Nobody sat down in 1936 and said, "I'm going to invent the computer today." Alan Turing was trying to answer a dry philosophical question about math. Claude Shannon was trying to measure surprise. Frank Rosenblatt was borrowing ideas from neuroscience. The trillion-dollar AI industry you're watching unfold right now is, at its core, a pile of accidental discoveries stacked on top of each other — each one solving a narrow problem that happened to unlock the next door.

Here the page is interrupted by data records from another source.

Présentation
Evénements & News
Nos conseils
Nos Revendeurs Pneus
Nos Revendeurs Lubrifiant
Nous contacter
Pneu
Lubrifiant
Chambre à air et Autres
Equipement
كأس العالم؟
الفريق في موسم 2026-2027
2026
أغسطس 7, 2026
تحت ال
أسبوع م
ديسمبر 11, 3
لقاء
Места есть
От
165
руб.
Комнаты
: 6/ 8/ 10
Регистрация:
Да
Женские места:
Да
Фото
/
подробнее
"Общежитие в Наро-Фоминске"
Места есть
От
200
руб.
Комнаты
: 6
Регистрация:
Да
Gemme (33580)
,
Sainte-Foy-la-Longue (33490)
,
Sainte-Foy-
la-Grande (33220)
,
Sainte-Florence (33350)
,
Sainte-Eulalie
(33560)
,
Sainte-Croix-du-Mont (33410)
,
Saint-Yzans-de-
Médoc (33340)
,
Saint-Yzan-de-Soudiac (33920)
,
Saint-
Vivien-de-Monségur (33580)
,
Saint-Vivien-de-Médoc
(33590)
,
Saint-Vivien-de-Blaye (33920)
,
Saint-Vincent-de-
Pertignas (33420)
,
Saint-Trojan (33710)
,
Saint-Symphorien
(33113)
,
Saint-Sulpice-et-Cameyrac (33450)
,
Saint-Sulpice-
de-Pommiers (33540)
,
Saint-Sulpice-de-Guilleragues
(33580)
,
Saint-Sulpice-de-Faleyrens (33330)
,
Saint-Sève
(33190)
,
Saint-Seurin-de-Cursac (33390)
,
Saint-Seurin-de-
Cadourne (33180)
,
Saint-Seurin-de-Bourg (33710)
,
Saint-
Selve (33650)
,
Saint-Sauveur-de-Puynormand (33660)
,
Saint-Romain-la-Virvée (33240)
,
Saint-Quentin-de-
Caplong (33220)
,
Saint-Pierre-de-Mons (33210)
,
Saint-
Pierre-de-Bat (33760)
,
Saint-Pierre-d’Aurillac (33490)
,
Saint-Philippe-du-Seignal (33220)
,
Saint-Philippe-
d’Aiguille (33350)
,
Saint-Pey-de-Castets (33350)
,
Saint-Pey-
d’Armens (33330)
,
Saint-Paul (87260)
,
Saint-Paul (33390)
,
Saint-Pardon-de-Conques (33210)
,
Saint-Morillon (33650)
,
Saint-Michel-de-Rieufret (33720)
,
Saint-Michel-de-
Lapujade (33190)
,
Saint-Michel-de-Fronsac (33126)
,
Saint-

Fireship's recent video walks through ten computer science papers spanning 1936 to 2020, making the case that this specific chain of work is what made modern AI possible. It's a tight argument, and it mostly holds up. Here's what those papers actually said, why they mattered, and where the story gets complicated.


The foundation: defining what "computing" even means

Before you can build anything, you need to know what can be built. Turing's 1936 paper, On Computable Numbers, with an Application to the Entscheidungsproblem, was answering David Hilbert's challenge: is there a universal algorithm that can decide whether any mathematical statement is true? Turing's answer was no — and to prove it, he had to define what an algorithm was in the first place.

His solution was the Turing Machine: a hypothetical device with an infinite tape, a read-write head, and a rulebook. Abstract, yes. But also the conceptual blueprint for every physical computer built since. The halting problem — can you write a program that determines whether any other program will finish or loop forever? — is provably unsolvable, which means there are hard limits baked into computation itself. That's a useful thing to know before you spend the next century building on top of the concept.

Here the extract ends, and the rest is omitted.